→ **AIM OF THE EXERCISE**
Please return the entries, omitting and altering nothing.

→ **RECORDS FOR THE TASK**
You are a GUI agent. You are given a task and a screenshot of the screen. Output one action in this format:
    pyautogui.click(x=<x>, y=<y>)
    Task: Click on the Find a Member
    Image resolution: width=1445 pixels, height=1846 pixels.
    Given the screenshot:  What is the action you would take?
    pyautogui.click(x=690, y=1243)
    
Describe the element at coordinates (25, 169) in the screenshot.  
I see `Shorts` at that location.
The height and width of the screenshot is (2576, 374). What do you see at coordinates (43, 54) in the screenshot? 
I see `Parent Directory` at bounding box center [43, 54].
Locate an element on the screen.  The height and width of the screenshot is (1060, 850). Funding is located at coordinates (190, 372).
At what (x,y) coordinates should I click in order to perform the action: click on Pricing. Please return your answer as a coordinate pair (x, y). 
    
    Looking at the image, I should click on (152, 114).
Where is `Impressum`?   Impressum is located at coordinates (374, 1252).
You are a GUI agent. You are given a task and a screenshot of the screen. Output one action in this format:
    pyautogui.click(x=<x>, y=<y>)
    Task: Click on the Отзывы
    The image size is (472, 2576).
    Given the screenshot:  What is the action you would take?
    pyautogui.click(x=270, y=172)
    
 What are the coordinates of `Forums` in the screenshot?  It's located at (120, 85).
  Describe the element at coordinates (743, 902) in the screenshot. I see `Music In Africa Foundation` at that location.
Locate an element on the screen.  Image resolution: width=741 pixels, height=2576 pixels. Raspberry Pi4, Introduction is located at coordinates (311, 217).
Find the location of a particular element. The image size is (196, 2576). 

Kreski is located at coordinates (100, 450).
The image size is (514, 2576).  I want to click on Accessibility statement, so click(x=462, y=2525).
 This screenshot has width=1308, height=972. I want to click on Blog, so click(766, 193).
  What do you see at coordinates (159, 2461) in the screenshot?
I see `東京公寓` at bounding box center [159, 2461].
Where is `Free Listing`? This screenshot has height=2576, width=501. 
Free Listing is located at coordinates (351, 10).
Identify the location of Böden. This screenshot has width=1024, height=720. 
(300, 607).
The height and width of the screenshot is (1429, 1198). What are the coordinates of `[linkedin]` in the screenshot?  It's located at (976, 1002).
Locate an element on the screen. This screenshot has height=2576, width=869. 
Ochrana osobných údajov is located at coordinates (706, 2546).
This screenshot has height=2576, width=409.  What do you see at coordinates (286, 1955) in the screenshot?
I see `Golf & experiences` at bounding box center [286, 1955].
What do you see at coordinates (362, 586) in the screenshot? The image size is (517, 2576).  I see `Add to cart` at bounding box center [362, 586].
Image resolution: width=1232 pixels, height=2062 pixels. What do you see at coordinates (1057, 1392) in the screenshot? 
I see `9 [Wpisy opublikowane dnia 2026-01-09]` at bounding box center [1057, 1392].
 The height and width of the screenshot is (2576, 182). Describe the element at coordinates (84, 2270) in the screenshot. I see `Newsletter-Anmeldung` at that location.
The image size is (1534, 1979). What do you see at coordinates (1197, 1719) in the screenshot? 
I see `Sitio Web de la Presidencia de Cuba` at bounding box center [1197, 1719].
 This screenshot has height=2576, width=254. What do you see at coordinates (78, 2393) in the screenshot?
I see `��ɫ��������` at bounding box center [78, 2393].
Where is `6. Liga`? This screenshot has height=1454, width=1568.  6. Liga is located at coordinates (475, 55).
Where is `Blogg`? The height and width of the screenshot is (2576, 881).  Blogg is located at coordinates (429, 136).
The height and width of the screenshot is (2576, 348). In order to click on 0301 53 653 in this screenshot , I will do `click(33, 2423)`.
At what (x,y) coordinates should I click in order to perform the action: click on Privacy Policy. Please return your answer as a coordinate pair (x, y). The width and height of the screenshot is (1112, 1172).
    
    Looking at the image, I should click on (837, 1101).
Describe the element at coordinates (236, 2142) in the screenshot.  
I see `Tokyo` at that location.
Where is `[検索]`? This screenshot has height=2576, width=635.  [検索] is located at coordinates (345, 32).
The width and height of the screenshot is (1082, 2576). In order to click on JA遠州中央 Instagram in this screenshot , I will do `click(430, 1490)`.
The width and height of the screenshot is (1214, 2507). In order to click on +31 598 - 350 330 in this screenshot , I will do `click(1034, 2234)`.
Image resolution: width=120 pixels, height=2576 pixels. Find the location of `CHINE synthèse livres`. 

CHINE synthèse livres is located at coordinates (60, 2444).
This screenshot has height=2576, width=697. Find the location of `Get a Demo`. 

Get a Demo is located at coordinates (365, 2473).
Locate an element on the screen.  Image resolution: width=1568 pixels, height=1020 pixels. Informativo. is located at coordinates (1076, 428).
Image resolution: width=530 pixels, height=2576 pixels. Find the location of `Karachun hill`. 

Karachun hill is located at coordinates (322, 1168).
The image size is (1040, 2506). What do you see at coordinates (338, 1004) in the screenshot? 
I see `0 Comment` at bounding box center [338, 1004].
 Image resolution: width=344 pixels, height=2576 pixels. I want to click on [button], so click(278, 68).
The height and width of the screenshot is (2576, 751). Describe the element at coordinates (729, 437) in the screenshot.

→ **SOLUTION TO THIS TASK**
You are a GUI agent. You are given a task and a screenshot of the screen. Output one action in this format:
    pyautogui.click(x=<x>, y=<y>)
    Task: Click on the Find a Member
    Image resolution: width=1445 pixels, height=1846 pixels.
    Given the screenshot:  What is the action you would take?
    pyautogui.click(x=690, y=1243)
    
Describe the element at coordinates (25, 169) in the screenshot.  
I see `Shorts` at that location.
The height and width of the screenshot is (2576, 374). What do you see at coordinates (43, 54) in the screenshot? 
I see `Parent Directory` at bounding box center [43, 54].
Locate an element on the screen.  The height and width of the screenshot is (1060, 850). Funding is located at coordinates (190, 372).
At what (x,y) coordinates should I click in order to perform the action: click on Pricing. Please return your answer as a coordinate pair (x, y). 
    
    Looking at the image, I should click on (152, 114).
Where is `Impressum`?   Impressum is located at coordinates (374, 1252).
You are a GUI agent. You are given a task and a screenshot of the screen. Output one action in this format:
    pyautogui.click(x=<x>, y=<y>)
    Task: Click on the Отзывы
    The image size is (472, 2576).
    Given the screenshot:  What is the action you would take?
    pyautogui.click(x=270, y=172)
    
 What are the coordinates of `Forums` in the screenshot?  It's located at (120, 85).
  Describe the element at coordinates (743, 902) in the screenshot. I see `Music In Africa Foundation` at that location.
Locate an element on the screen.  Image resolution: width=741 pixels, height=2576 pixels. Raspberry Pi4, Introduction is located at coordinates (311, 217).
Find the location of a particular element. The image size is (196, 2576). 

Kreski is located at coordinates (100, 450).
The image size is (514, 2576).  I want to click on Accessibility statement, so click(x=462, y=2525).
 This screenshot has width=1308, height=972. I want to click on Blog, so click(766, 193).
  What do you see at coordinates (159, 2461) in the screenshot?
I see `東京公寓` at bounding box center [159, 2461].
Where is `Free Listing`? This screenshot has height=2576, width=501. 
Free Listing is located at coordinates (351, 10).
Identify the location of Böden. This screenshot has width=1024, height=720. 
(300, 607).
The height and width of the screenshot is (1429, 1198). What are the coordinates of `[linkedin]` in the screenshot?  It's located at (976, 1002).
Locate an element on the screen. This screenshot has height=2576, width=869. 
Ochrana osobných údajov is located at coordinates (706, 2546).
This screenshot has height=2576, width=409.  What do you see at coordinates (286, 1955) in the screenshot?
I see `Golf & experiences` at bounding box center [286, 1955].
What do you see at coordinates (362, 586) in the screenshot? The image size is (517, 2576).  I see `Add to cart` at bounding box center [362, 586].
Image resolution: width=1232 pixels, height=2062 pixels. What do you see at coordinates (1057, 1392) in the screenshot? 
I see `9 [Wpisy opublikowane dnia 2026-01-09]` at bounding box center [1057, 1392].
 The height and width of the screenshot is (2576, 182). Describe the element at coordinates (84, 2270) in the screenshot. I see `Newsletter-Anmeldung` at that location.
The image size is (1534, 1979). What do you see at coordinates (1197, 1719) in the screenshot? 
I see `Sitio Web de la Presidencia de Cuba` at bounding box center [1197, 1719].
 This screenshot has height=2576, width=254. What do you see at coordinates (78, 2393) in the screenshot?
I see `��ɫ��������` at bounding box center [78, 2393].
Where is `6. Liga`? This screenshot has height=1454, width=1568.  6. Liga is located at coordinates (475, 55).
Where is `Blogg`? The height and width of the screenshot is (2576, 881).  Blogg is located at coordinates (429, 136).
The height and width of the screenshot is (2576, 348). In order to click on 0301 53 653 in this screenshot , I will do `click(33, 2423)`.
At what (x,y) coordinates should I click in order to perform the action: click on Privacy Policy. Please return your answer as a coordinate pair (x, y). The width and height of the screenshot is (1112, 1172).
    
    Looking at the image, I should click on (837, 1101).
Describe the element at coordinates (236, 2142) in the screenshot.  
I see `Tokyo` at that location.
Where is `[検索]`? This screenshot has height=2576, width=635.  [検索] is located at coordinates (345, 32).
The width and height of the screenshot is (1082, 2576). In order to click on JA遠州中央 Instagram in this screenshot , I will do `click(430, 1490)`.
The width and height of the screenshot is (1214, 2507). In order to click on +31 598 - 350 330 in this screenshot , I will do `click(1034, 2234)`.
Image resolution: width=120 pixels, height=2576 pixels. Find the location of `CHINE synthèse livres`. 

CHINE synthèse livres is located at coordinates (60, 2444).
This screenshot has height=2576, width=697. Find the location of `Get a Demo`. 

Get a Demo is located at coordinates (365, 2473).
Locate an element on the screen.  Image resolution: width=1568 pixels, height=1020 pixels. Informativo. is located at coordinates (1076, 428).
Image resolution: width=530 pixels, height=2576 pixels. Find the location of `Karachun hill`. 

Karachun hill is located at coordinates (322, 1168).
The image size is (1040, 2506). What do you see at coordinates (338, 1004) in the screenshot? 
I see `0 Comment` at bounding box center [338, 1004].
 Image resolution: width=344 pixels, height=2576 pixels. I want to click on [button], so click(278, 68).
The height and width of the screenshot is (2576, 751). Describe the element at coordinates (729, 437) in the screenshot.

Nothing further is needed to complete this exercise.